The AUC value of RF, NN, SVM, LR, NB, and kNN algorithms were 0.860, 0.863, 0.804, 0.826, 0.810, and 0.810 respectively. The classification accuracy of the RF, NN, SVM, LR, NB, and kNN algorithms were also 0.746, 0.746, 0.735, 0.717, 0.713, and 0,699 respectively. According to these findings, for example, the RF algorithm was able to achieve 74.6% accuracy. In other words, there was a very high-level correlation between the data predicted and the actual data. As a result, 74.6% of the samples were been classified correctly.

Discussion and conclusion

This study proposes a new model based on machine learning algorithms to predict the final exam grades of undergraduate students, taking their midterm exam grades as the source data. The performances of the Random Forests, nearest neighbour, support vector machines, Logistic Regression, Naïve Bayes, and k-nearest neighbour algorithms, which are among the machine learning algorithms, were calculated and compared to predict the final exam grades of the students. This study focused on two parameters. The first parameter was the prediction of academic performance based on previous achievement grades. The second one was the comparison of performance indicators of machine learning algorithms.
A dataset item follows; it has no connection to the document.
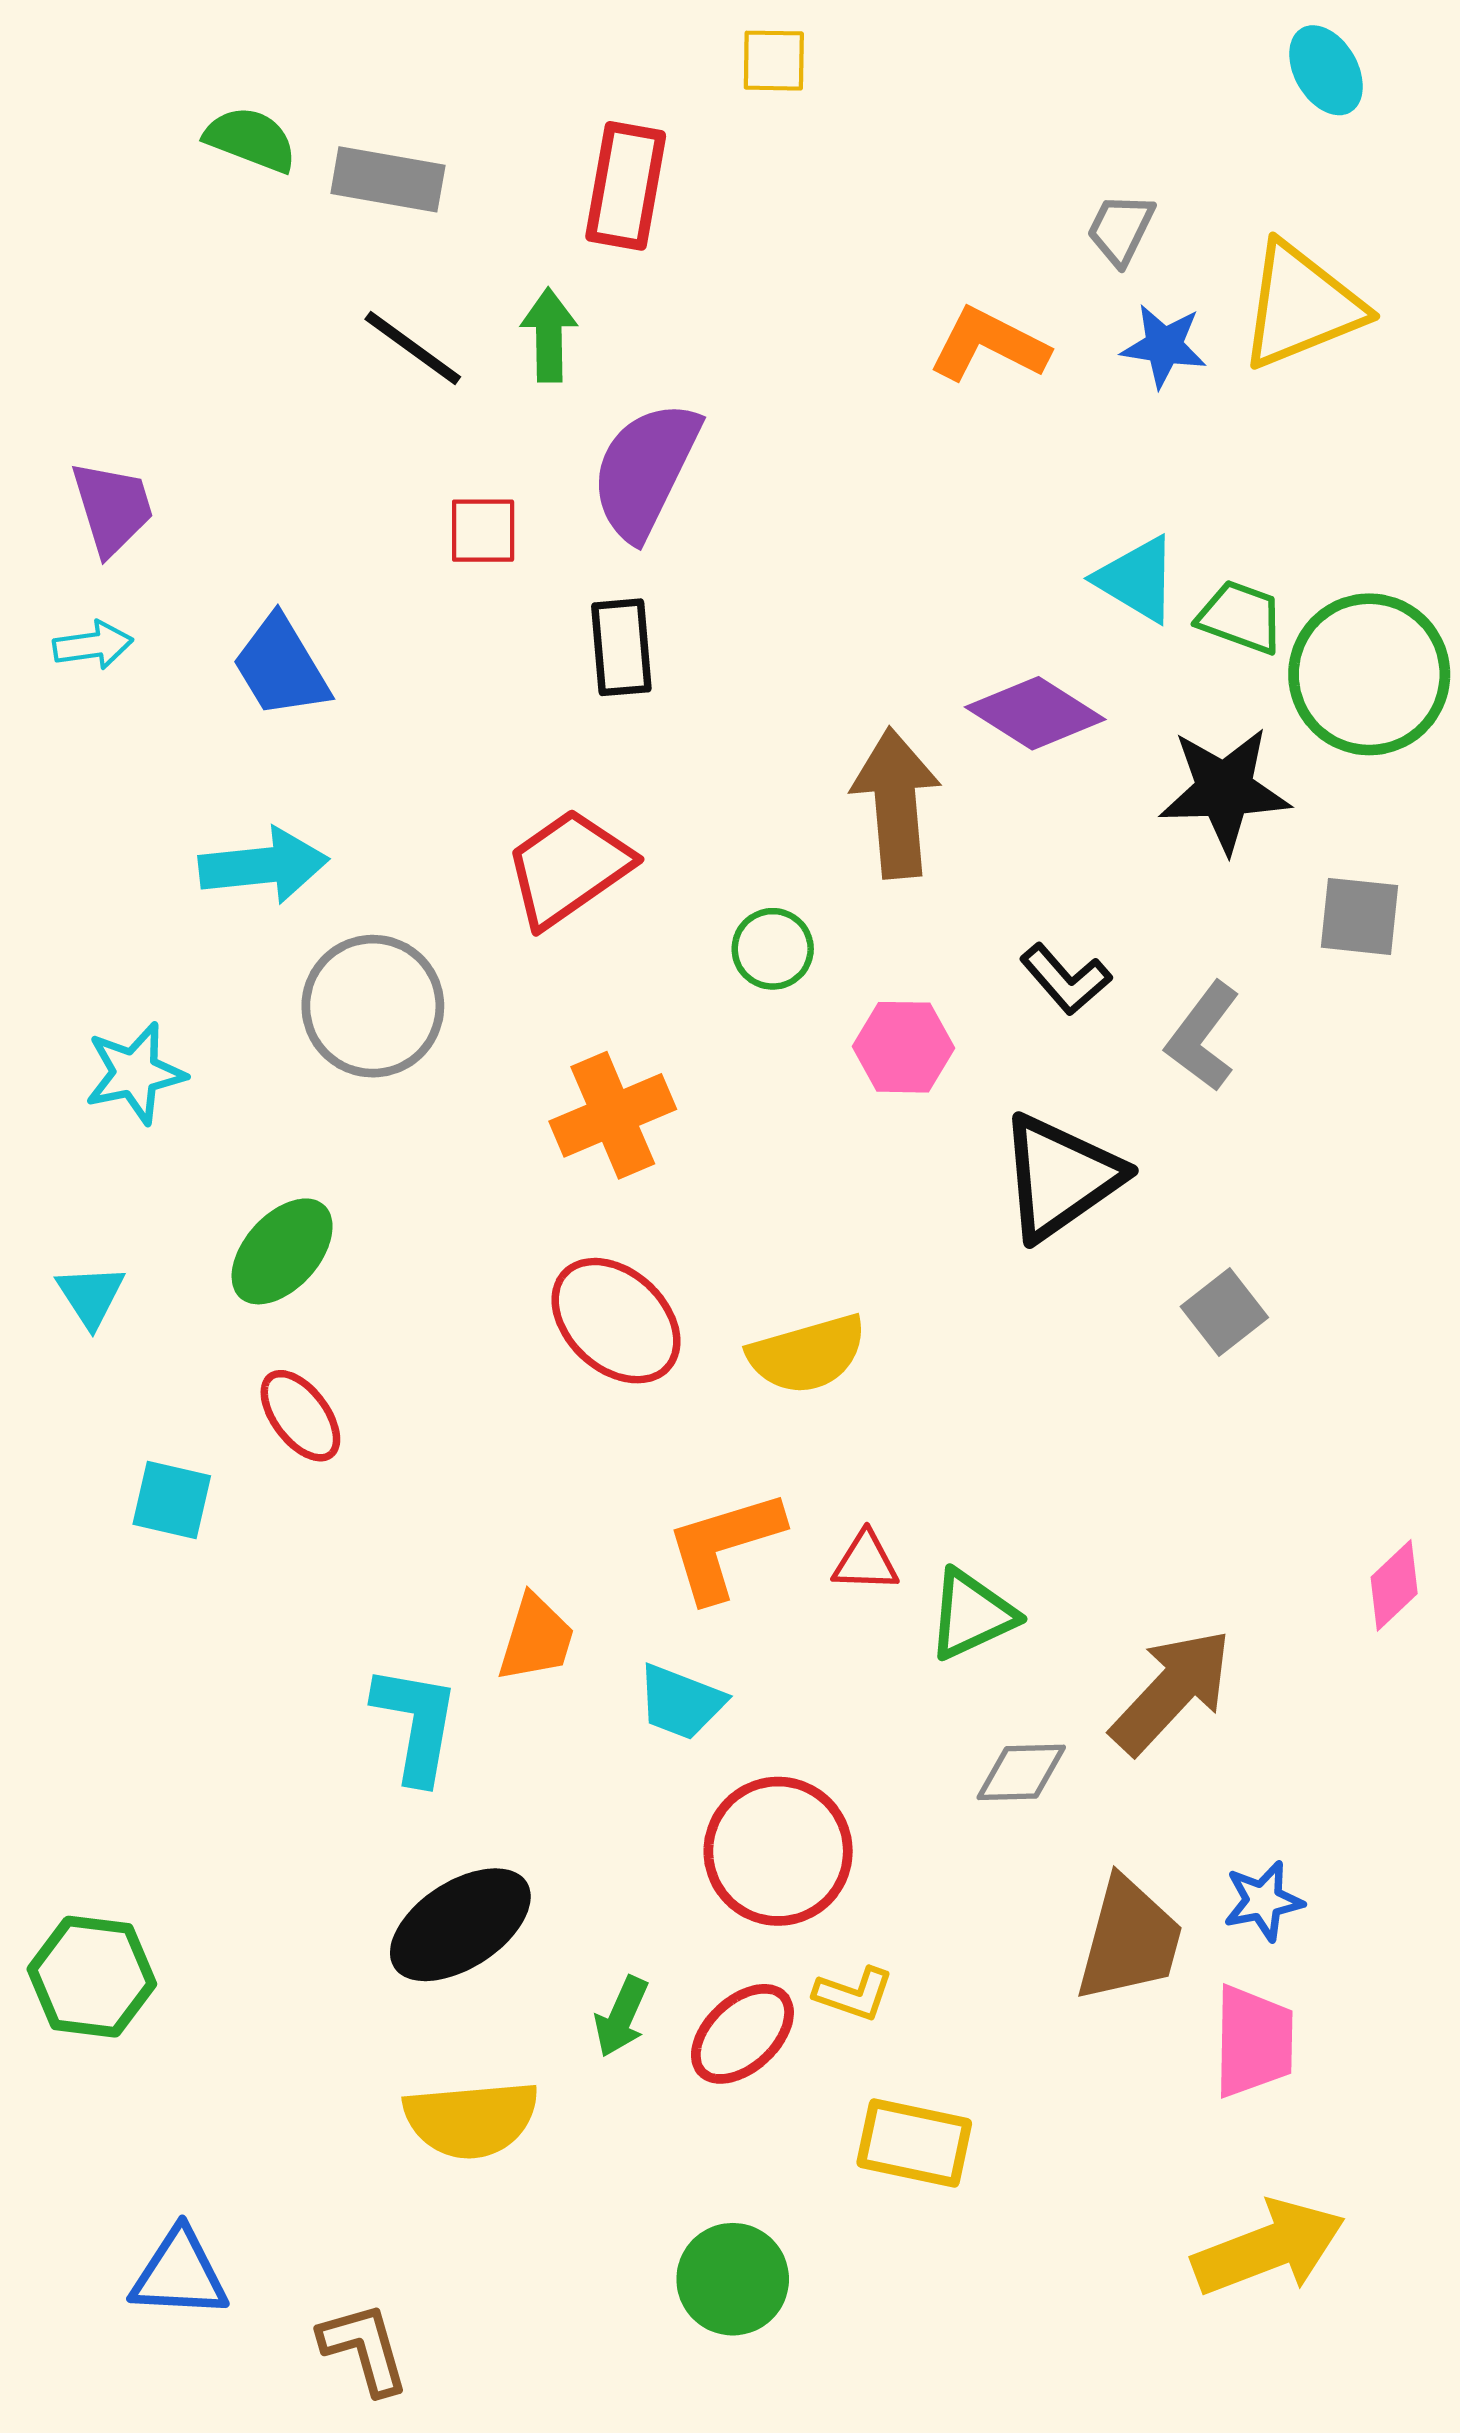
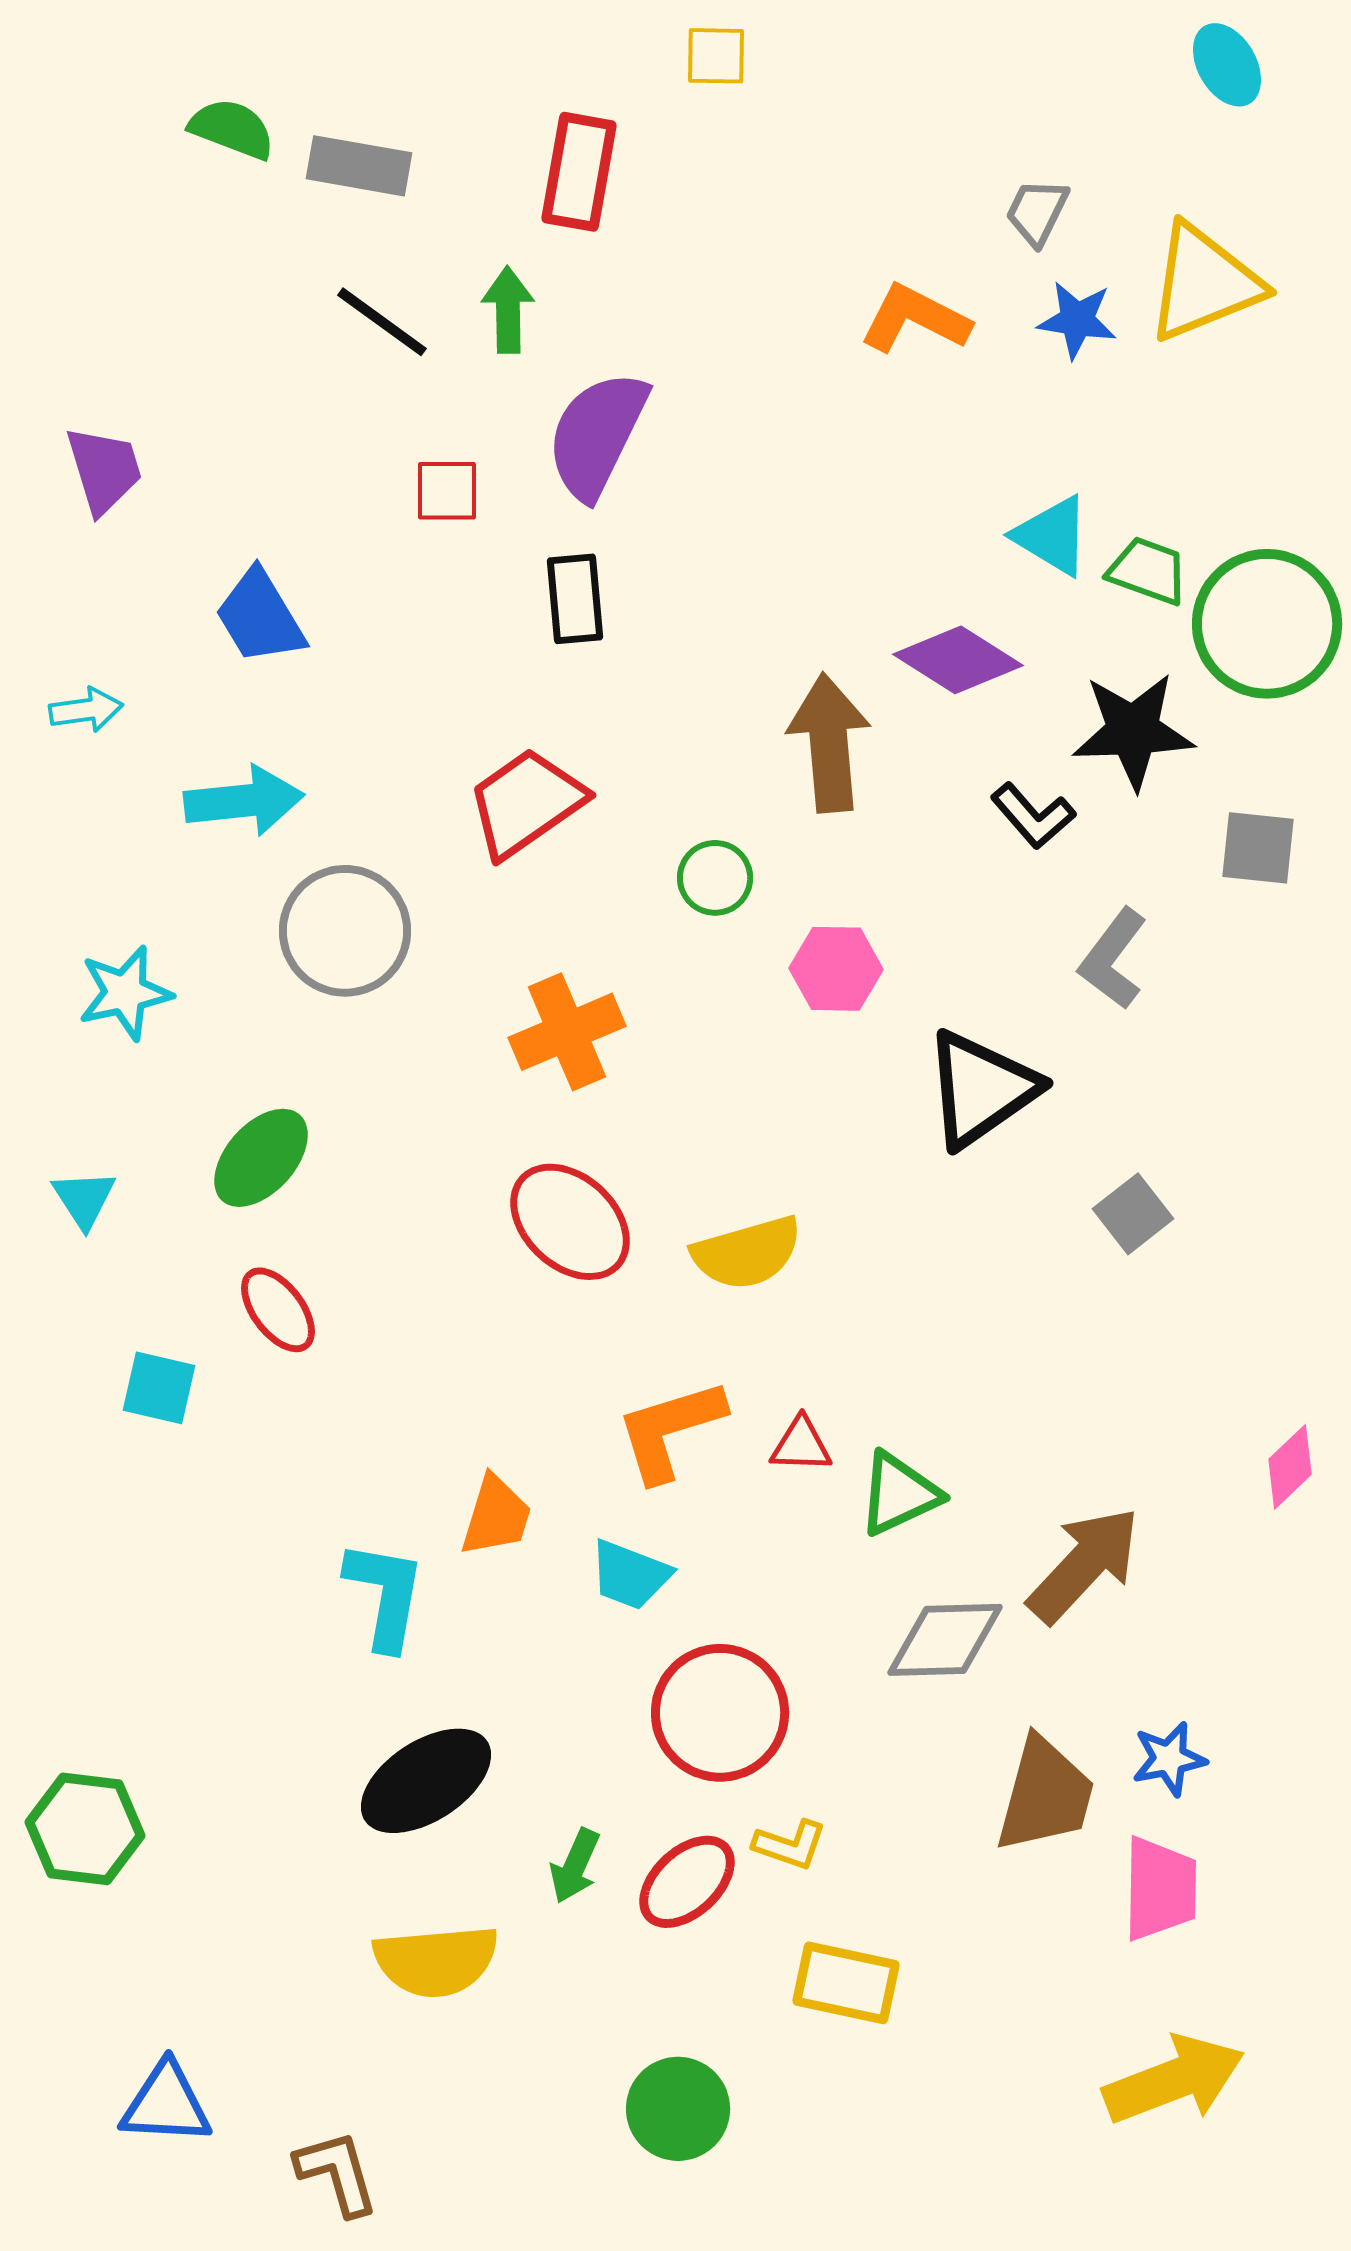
cyan arrow: (93, 645) -> (86, 710), moved
black L-shape: (1066, 979) -> (1033, 816), moved
gray diamond: (1021, 1772) -> (945, 1640), size x1.4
The results show that the proposed model achieved a classification accuracy of 70–75%. According to this result, it can be said that students' midterm exam grades are an important predictor to be used in predicting their final exam grades. RF, NN, SVM, LR, NB, and kNN are algorithms with a very high accuracy rate that can be used to predict students' final exam grades. Furthermore, the predictions were made using only three types of parameters; midterm exam grades, Department data and Faculty data. The results of this study were compared with the studies that predicted the academic achievement grades of the students with various demographic and socio-economic variables. Hoffait and Schyns ( 2017 ) proposed a model that uses the academic achievement of students in previous years. With this model, they predicted students' performance to be successful in the courses they will take in the new semester. They found that 12.2% of the students had a very high risk of failure, with a 90% confidence rate. Waheed et al. ( 2020 ) predicted the achievement of the students with demographic and geographic characteristics. He found that it has a significant effect on students' academic performance. He predicted the failure or success of the students by 85% accuracy. Xu et al. ( 2019 ) found that internet usage data can distinguish and predict students' academic performance. Costa-Mendes et al. ( 2020 ), Cruz-Jesus et al. ( 2020 ), Costa-Mendes et al. ( 2020 ) predicted the academic achievement of students in the light of income, age, employment, cultural level indicators, place of residence, and socio-economic information. Similarly, Babić ( 2017 ) predicted students’ performance with an accuracy of 65% to 100% with artificial neural networks, classification tree, and support vector machines methods.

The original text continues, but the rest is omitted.